Claude Chrome Extension Vulnerability Allows Agent Takeover

Security researchers disclosed a vulnerability nicknamed "ShadowPrompt" in Anthropic's Claude Google Chrome extension that allowed zero-click prompt injection, according to a technical writeup on koi.ai and coverage by TheHackerNews. Koi Security researcher Oren Yomtov is credited with discovering the issue, secpod reports. Multiple outlets, including mrcloudbook and TheHackerNews, describe the flaw as a two-flaw chain that let any website silently inject prompts into the extension so the assistant processed them without explicit user action. itsecuritynews, indexing SecurityWeek, reports the chain could have enabled attackers to exfiltrate Gmail access tokens, read Google Drive files, and export chat history. Security reporting indicates the extension has been patched following disclosure.
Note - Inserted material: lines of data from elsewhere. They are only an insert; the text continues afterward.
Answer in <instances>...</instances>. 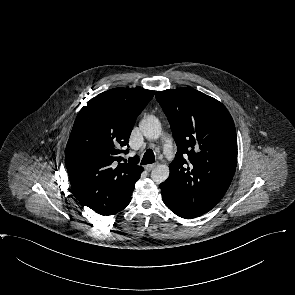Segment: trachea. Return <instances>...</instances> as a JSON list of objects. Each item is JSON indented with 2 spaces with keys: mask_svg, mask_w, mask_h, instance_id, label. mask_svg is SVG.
Segmentation results:
<instances>
[{
  "mask_svg": "<svg viewBox=\"0 0 295 295\" xmlns=\"http://www.w3.org/2000/svg\"><path fill=\"white\" fill-rule=\"evenodd\" d=\"M155 162V155H154V152L151 150V149H148L142 160H141V164L144 165V164H151V163H154Z\"/></svg>",
  "mask_w": 295,
  "mask_h": 295,
  "instance_id": "trachea-1",
  "label": "trachea"
}]
</instances>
Editorial analysis - technical context: public writeups attribute the attack to a combination of lax extension permissions and improper trust boundaries between web pages and the extension's sidebar or agent iframe. The koi.ai breakdown and TheHackerNews coverage show the chain involved a web-origin that the extension treated as a trusted prompt source plus DOM or messaging weaknesses that allowed silent injection. Researchers calling the issue "ShadowPrompt" document how the assistant accepted injected content as if it were a user request, enabling subsequent automated actions that could access or transmit sensitive tokens and files.

this incident underscores that browser extensions that expose agent-like interfaces broaden the attack surface beyond traditional XSS risks. Observers in security reporting argue that agent workflows which accept contextual input from web pages can bypass standard click-based consent models, increasing the potential impact of prompt-injection to include credential and data theft rather than just manipulated responses.

Editorial analysis: practitioners and platform teams should monitor vendor advisories for exact mitigation steps, review extension permission scopes, and track CVE entries or official patch notes from Anthropic. Security teams integrating browser-based agents should watch for follow-up research that demonstrates exploitability in the wild and for broader hardening recommendations from extension and browser vendors.